In a claim for disability discrimination under section 15(1) of the Equality Act 2010 (‘EA 2010’), Employment Tribunals should not approach multiple allegations in a composite manner.
The EAT concluded that separate consideration should be given to each allegation of unfavourable treatment and the reason/s for each allegation. It overturned the Employment Tribunal’s judgment in favour of the Claimant and sent the case back to the Tribunal to decide that part of the case afresh.
WHAT WAS THE CASE ABOUT?
The battlefield in workplace discrimination claims often centres on what lawyers call ‘causation’.

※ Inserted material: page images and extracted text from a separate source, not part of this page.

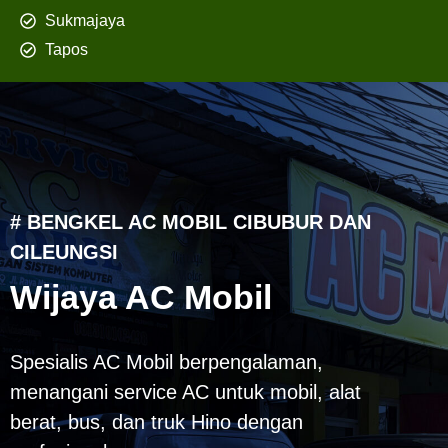
Sukmajaya
Tapos
# BENGKEL AC MOBIL CIBUBUR DAN
CILEUNGSI
Wijaya AC Mobil
Spesialis AC Mobil berpengalaman,
menangani service AC untuk mobil, alat
berat, bus, dan truk Hino dengan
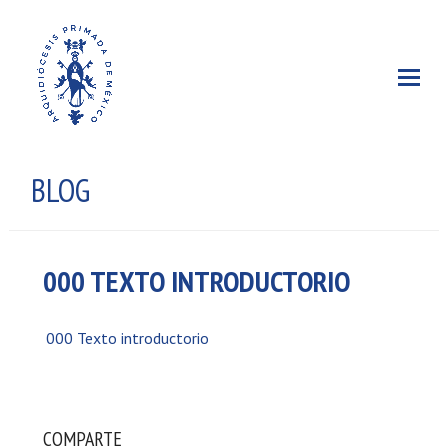
BLOG
000 TEXTO INTRODUCTORIO
000 Texto introductorio
COMPARTE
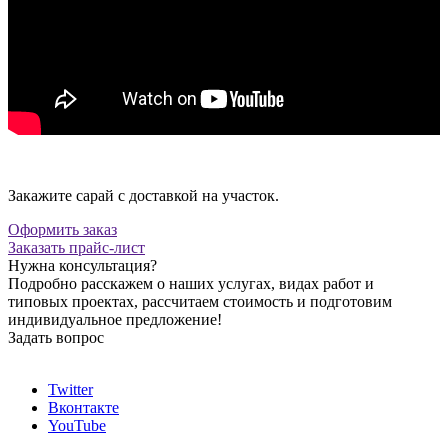
Закажите сарай с доставкой на участок.
Оформить заказ
Заказать прайс-лист
Нужна консультация?
Подробно расскажем о наших услугах, видах работ и
типовых проектах, рассчитаем стоимость и подготовим
индивидуальное предложение!
Задать вопрос
Twitter
Вконтакте
YouTube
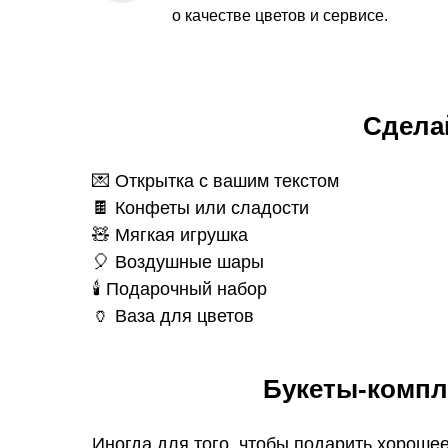
о качестве цветов и сервисе.
Сдела
💌 Открытка с вашим текстом
🍫 Конфеты или сладости
🧸 Мягкая игрушка
🎈 Воздушные шары
🕯️ Подарочный набор
🏺 Ваза для цветов
Букеты-компл
Иногда для того, чтобы подарить хорошее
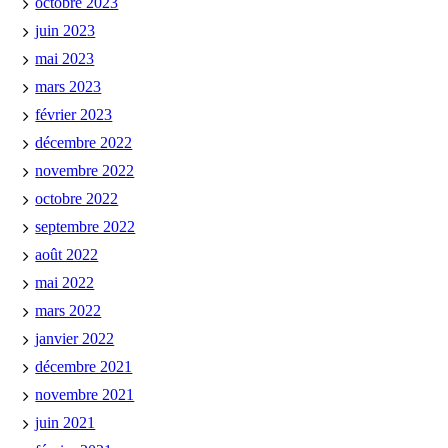
octobre 2023
juin 2023
mai 2023
mars 2023
février 2023
décembre 2022
novembre 2022
octobre 2022
septembre 2022
août 2022
mai 2022
mars 2022
janvier 2022
décembre 2021
novembre 2021
juin 2021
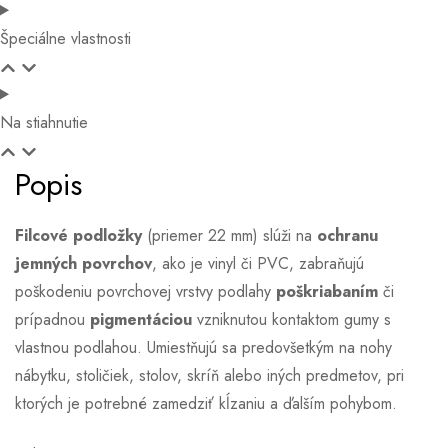
Špeciálne vlastnosti
Na stiahnutie
Popis
Filcové podložky
(priemer 22 mm) slúži na
ochranu
jemných povrchov
, ako je vinyl či PVC, zabraňujú
poškodeniu povrchovej vrstvy podlahy
poškriabaním
či
prípadnou
pigmentáciou
vzniknutou kontaktom gumy s
vlastnou podlahou. Umiestňujú sa predovšetkým na nohy
nábytku, stoličiek, stolov, skríň alebo iných predmetov, pri
ktorých je potrebné zamedziť kĺzaniu a ďalším pohybom.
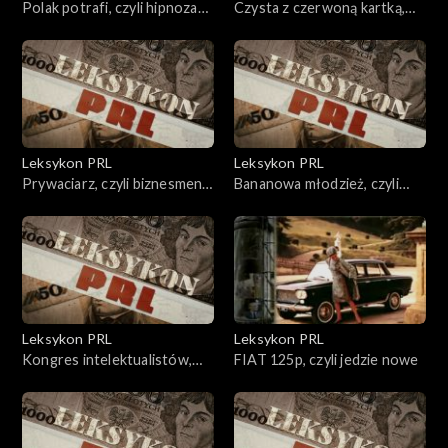
Polak potrafi, czyli hipnoza
Czysta z czerwoną kartką,
sukcesu
czyli wódka
Leksykon PRL
Leksykon PRL
Prywaciarz, czyli biznesmen
Bananowa młodzież, czyli
w komunie
rozrabiacze
Leksykon PRL
Leksykon PRL
Kongres intelektualistów,
FIAT 125p, czyli jedzie nowe
czyli Picasso w Polsce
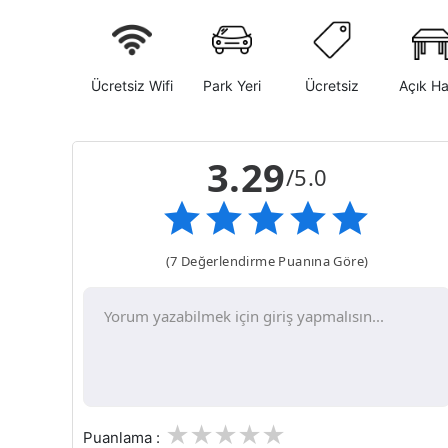
Ücretsiz Wifi
Park Yeri
Ücretsiz
Açık H
3.29
/5.0
(7 Değerlendirme Puanına Göre)
1
2
3
4
5
Puanlama :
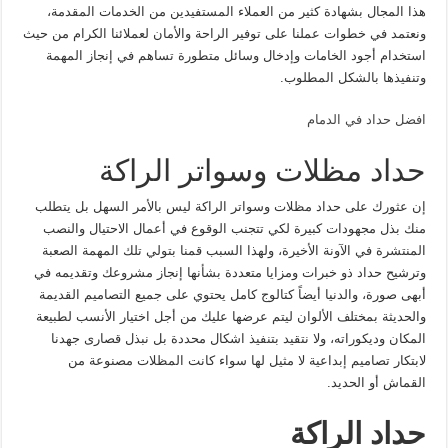
هذا المجال بشهادة كثير من العملاء المستفيدين من الخدمات المقدمة،
ونعتمد في خطوات عملنا على توفير الراحة والأمان لعملائنا الكرام من حيث
استخدام أجود الخامات وإدخال وسائل متطورة تساهم في إنجاز المهمة
وتنفيذها بالشكل المطلوب.
افضل حداد في الدمام
حداد مظلات وسواتر الراكة
إن عثورك على حداد مظلات وسواتر الراكة ليس بالأمر السهل بل يتطلب
منك بذل مجهودات كبيرة لكي تتجنب الوقوع في أعمال الاحتيال والنصب
المنتشرة في الآونة الأخيرة، ولهذا السبب قمنا بتولي تلك المهمة الصعبة
وترشيح حداد ذو خبرات ومزايا متعددة بشأنها إنجاز مشروعك وتقديمه في
أبهى صورة، والدنيا أيضاً كتالوج كامل يحتوي على جميع التصاميم القديمة
والحديثة بمختلف الألوان ليتم عرضها عليك من أجل اختيار الأنسب لطبيعة
المكان وديكوراته، ولا نتقيد بتنفيذ اشكال محددة بل نبذل قصارى جهدنا
لابتكار تصاميم إبداعية لا مثيل لها سواء كانت المظلات مصنوعة من
القماش أو الحديد.
حداد الراكة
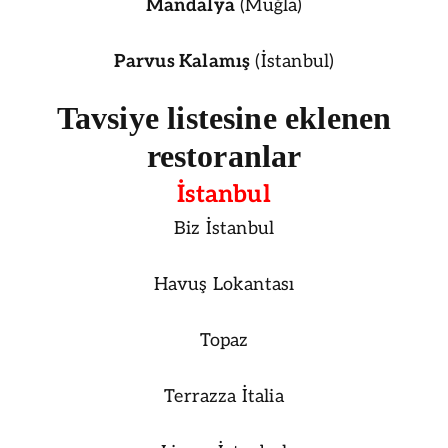
Mandalya
(Muğla)
Parvus Kalamış
(İstanbul)
Tavsiye listesine eklenen
restoranlar
İstanbul
Biz İstanbul
Havuş Lokantası
Topaz
Terrazza İtalia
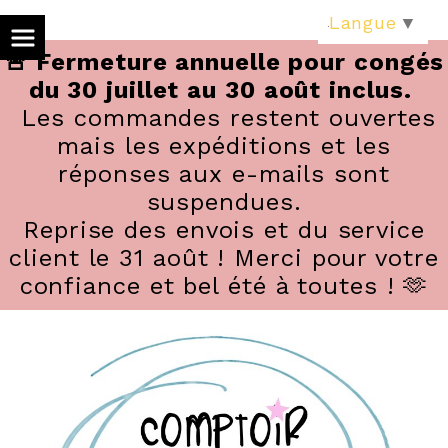
Panneau de gestion des cookies
Langue
▼
🚨 Fermeture annuelle pour congés
du 30 juillet au 30 août inclus.
Les commandes restent ouvertes
mais les expéditions et les
réponses aux e-mails sont
suspendues.
Reprise des envois et du service
client le 31 août ! Merci pour votre
confiance et bel été à toutes ! 🫶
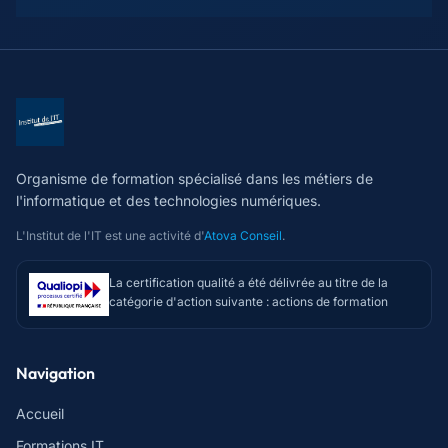
Organisme de formation spécialisé dans les métiers de
l'informatique et des technologies numériques.
L'Institut de l'IT est une activité d'
Atova Conseil
.
La certification qualité a été délivrée au titre de la
catégorie d'action suivante : actions de formation
Navigation
Accueil
Formations IT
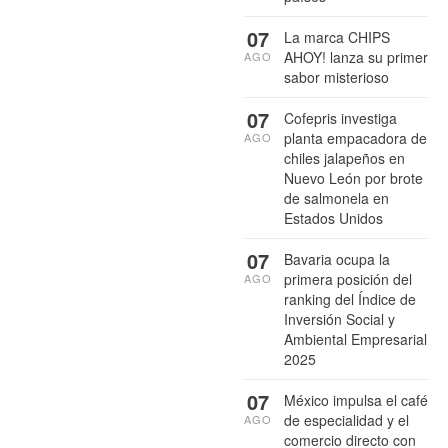
07
La marca CHIPS
AHOY! lanza su primer
AGO
sabor misterioso
07
Cofepris investiga
planta empacadora de
AGO
chiles jalapeños en
Nuevo León por brote
de salmonela en
Estados Unidos
07
Bavaria ocupa la
primera posición del
AGO
ranking del Índice de
Inversión Social y
Ambiental Empresarial
2025
07
México impulsa el café
de especialidad y el
AGO
comercio directo con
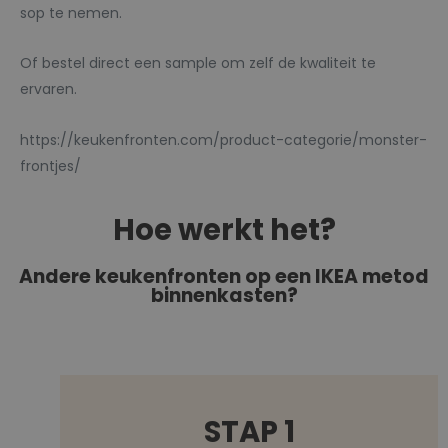
sop te nemen.
Of bestel direct een sample om zelf de kwaliteit te
ervaren.
https://keukenfronten.com/product-categorie/monster-
frontjes/
Hoe werkt het?
Andere keukenfronten op een IKEA metod
binnenkasten?
STAP 1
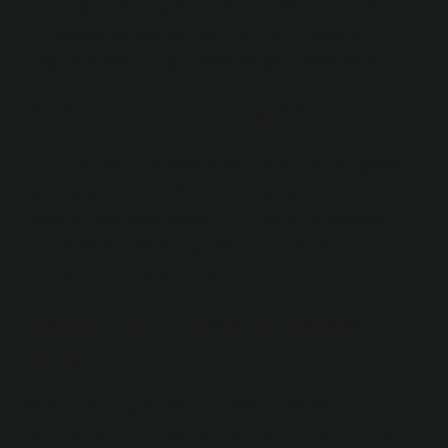
tahriş, gözlerde kaşıntı ve sulanma, öksürük, hırıltı ve
ileri vakalarda solunum durması. Astım hastalarının
bağışıklık sistemi diğer insanlara göre daha zayıftır.
Pelin otu ne zaman ekilir?
-Ekim zamanı: Açık havada ekim ayları Ocak-Ağustos
ayları arasıdır. -Ekimden önce tohumları nemli, ince bir
bezle 24 saat suda bekletin. -Çimlendirme saksıda
yapılacaksa saksı toprağı %30 ponza veya perlitli
Hindistan cevizi veya turba olmalıdır.
Yavşan otu Türkiye’de nerede
yetişir?
Midelerde en çok kullanılan yavşan otu uzun bir
geçmişe sahiptir. Anavatanı Kuzey Amerika olmakla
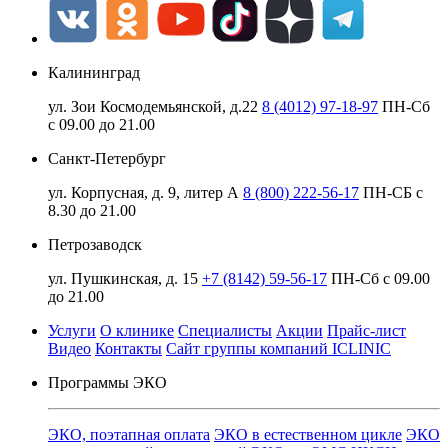
Калининград
ул. Зои Космодемьянской, д.22
8 (4012) 97-18-97
ПН-Сб
с 09.00 до 21.00
Санкт-Петербург
ул. Корпусная, д. 9, литер А
8 (800) 222-56-17
ПН-СБ с
8.30 до 21.00
Петрозаводск
ул. Пушкинская, д. 15
+7 (8142) 59-56-17
ПН-Сб с 09.00
до 21.00
Услуги
О клинике
Специалисты
Акции
Прайс-лист
Видео
Контакты
Сайт группы компаний ICLINIC
Программы ЭКО
ЭКО, поэтапная оплата
ЭКО в естественном цикле
ЭКО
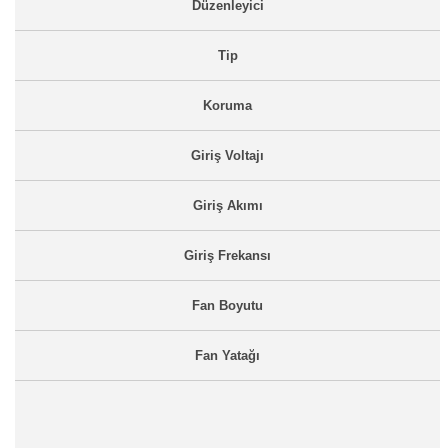
Düzenleyici
Tip
Koruma
Giriş Voltajı
Giriş Akımı
Giriş Frekansı
Fan Boyutu
Fan Yatağı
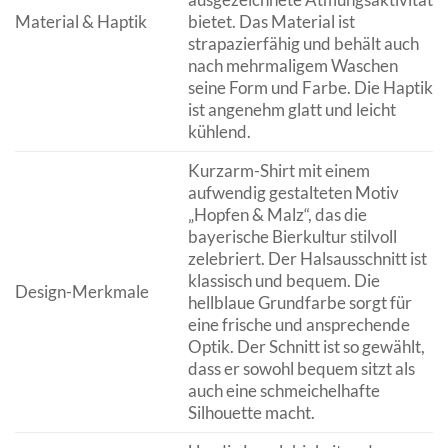
Material & Haptik
bietet. Das Material ist
strapazierfähig und behält auch
nach mehrmaligem Waschen
seine Form und Farbe. Die Haptik
ist angenehm glatt und leicht
kühlend.
Kurzarm-Shirt mit einem
aufwendig gestalteten Motiv
„Hopfen & Malz“, das die
bayerische Bierkultur stilvoll
zelebriert. Der Halsausschnitt ist
klassisch und bequem. Die
Design-Merkmale
hellblaue Grundfarbe sorgt für
eine frische und ansprechende
Optik. Der Schnitt ist so gewählt,
dass er sowohl bequem sitzt als
auch eine schmeichelhafte
Silhouette macht.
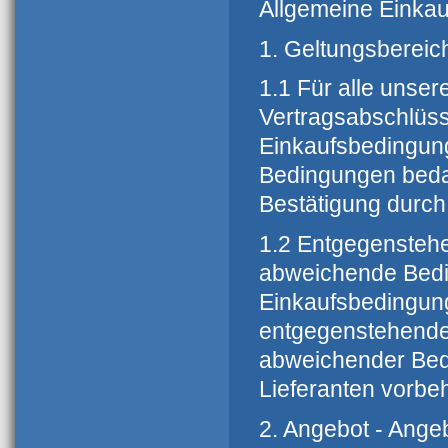
Allgemeine Einka
1. Geltungsbereic
1.1 Für alle unser
Vertragsabschlüss
Einkaufsbedingun
Bedingungen bedarf
Bestätigung durch
1.2 Entgegensteh
abweichende Bedi
Einkaufsbedingung
entgegenstehende
abweichender Bedi
Lieferanten vorbe
2. Angebot - Ange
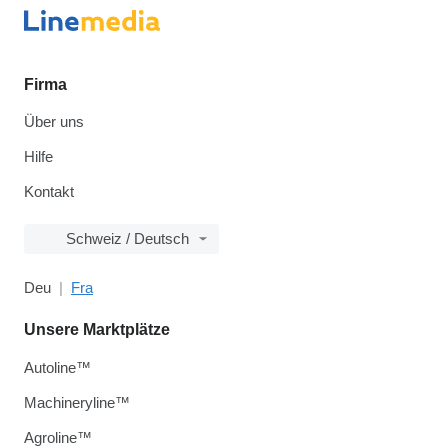
Firma
Über uns
Hilfe
Kontakt
Schweiz / Deutsch
Deu
Fra
Unsere Marktplätze
Autoline™
Machineryline™
Agroline™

In certain claims, such as direct discrimination cases, the evidence must show a link between the conduct of the employer and the protected characteristics under the EA 2010 (ie. race, sex, disability, religion or belief, etc.). It is never enough for someone to prove that they have been treated badly. The ill-treatment must be ‘because of’ sex or disability, etc.
Uddin concerned a claim based on discrimination arising from a disability, (known as ‘DAFD’). Section 15 EA 2010 provides that a person (‘A’) discriminates against a disabled person (‘B’) if A treats B unfavourably because of something arising in consequence of B’s disability, and A cannot show that the treatment is justified.
The Claimant in Uddin was a PE instructor. He had raised long running, unaddressed grievances about his treatment by the School. He alleged that the mistreatment was linked to the fact that he was off-sick with a range of mental health issues (themselves a product of work-related stress). The “something arising from” his disability was his sickness absence.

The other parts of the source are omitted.